[[ Data for this task open ]]

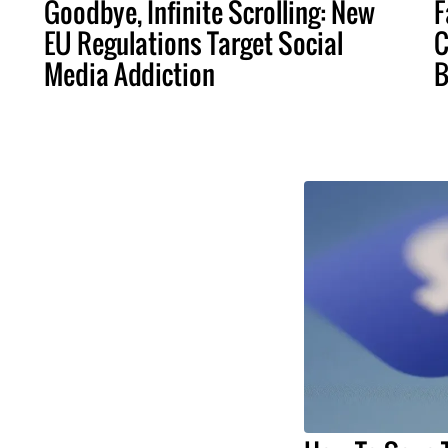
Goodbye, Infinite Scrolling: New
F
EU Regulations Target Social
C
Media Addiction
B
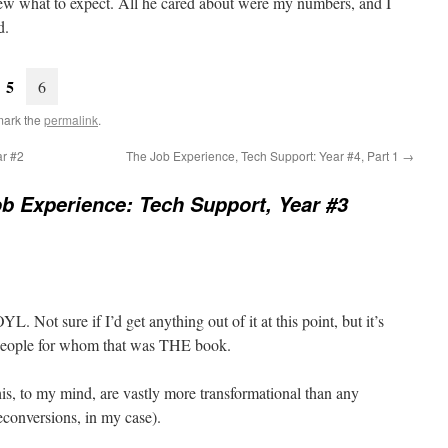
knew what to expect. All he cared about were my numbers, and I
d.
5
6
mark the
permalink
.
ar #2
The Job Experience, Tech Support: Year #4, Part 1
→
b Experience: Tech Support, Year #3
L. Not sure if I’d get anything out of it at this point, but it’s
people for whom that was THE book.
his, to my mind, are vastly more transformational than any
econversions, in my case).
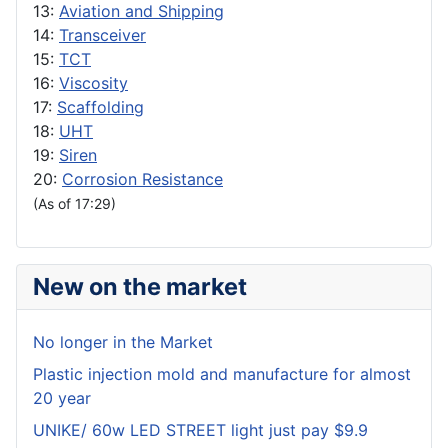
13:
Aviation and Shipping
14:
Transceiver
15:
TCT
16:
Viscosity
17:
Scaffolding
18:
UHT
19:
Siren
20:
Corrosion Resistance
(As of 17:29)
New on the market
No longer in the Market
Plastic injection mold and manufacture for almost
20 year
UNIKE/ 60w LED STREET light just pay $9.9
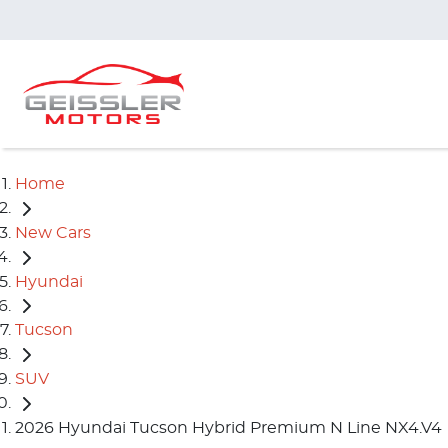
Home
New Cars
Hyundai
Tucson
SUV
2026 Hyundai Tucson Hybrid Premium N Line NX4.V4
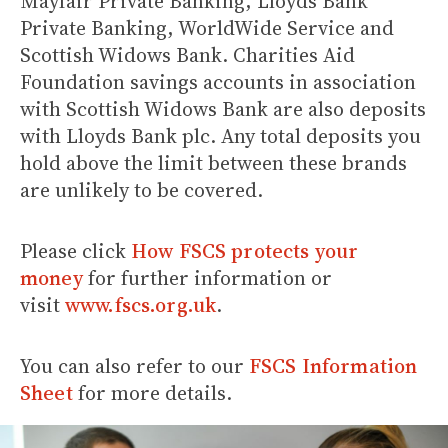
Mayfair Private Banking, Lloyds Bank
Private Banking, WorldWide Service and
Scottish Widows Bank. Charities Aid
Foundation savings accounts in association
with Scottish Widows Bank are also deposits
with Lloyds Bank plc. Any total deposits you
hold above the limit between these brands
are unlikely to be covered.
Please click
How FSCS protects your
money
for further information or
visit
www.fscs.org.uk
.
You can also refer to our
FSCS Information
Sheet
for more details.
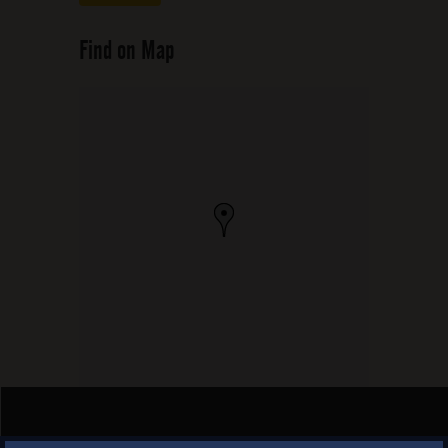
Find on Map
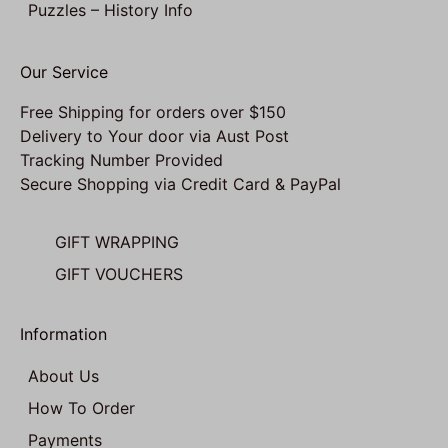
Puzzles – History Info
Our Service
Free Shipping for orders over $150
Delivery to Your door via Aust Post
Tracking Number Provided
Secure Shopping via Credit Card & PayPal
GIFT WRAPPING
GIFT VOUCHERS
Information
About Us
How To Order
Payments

[[ Data for this task closed ]]

The output must match the records word for word, except that no pictures appear.

Answer below.
Goodbye, Infinite Scrolling: New
F
EU Regulations Target Social
C
Media Addiction
B
knew what to expect. All he cared about were my numbers, and I
d.
5
6
mark the
permalink
.
ar #2
The Job Experience, Tech Support: Year #4, Part 1
→
b Experience: Tech Support, Year #3
L. Not sure if I’d get anything out of it at this point, but it’s
people for whom that was THE book.
his, to my mind, are vastly more transformational than any
econversions, in my case).
13:
Aviation and Shipping
14:
Transceiver
15:
TCT
16:
Viscosity
17:
Scaffolding
18:
UHT
19:
Siren
20:
Corrosion Resistance
(As of 17:29)
New on the market
No longer in the Market
Plastic injection mold and manufacture for almost
20 year
UNIKE/ 60w LED STREET light just pay $9.9
Home
New Cars
Hyundai
Tucson
SUV
2026 Hyundai Tucson Hybrid Premium N Line NX4.V4
Mayfair Private Banking, Lloyds Bank
Private Banking, WorldWide Service and
Scottish Widows Bank. Charities Aid
Foundation savings accounts in association
with Scottish Widows Bank are also deposits
with Lloyds Bank plc. Any total deposits you
hold above the limit between these brands
are unlikely to be covered.
Please click
How FSCS protects your
money
for further information or
visit
www.fscs.org.uk
.
You can also refer to our
FSCS Information
Sheet
for more details.
Find on Map
Puzzles – History Info
Our Service
Free Shipping for orders over $150
Delivery to Your door via Aust Post
Tracking Number Provided
Secure Shopping via Credit Card & PayPal
GIFT WRAPPING
GIFT VOUCHERS
Information
About Us
How To Order
Payments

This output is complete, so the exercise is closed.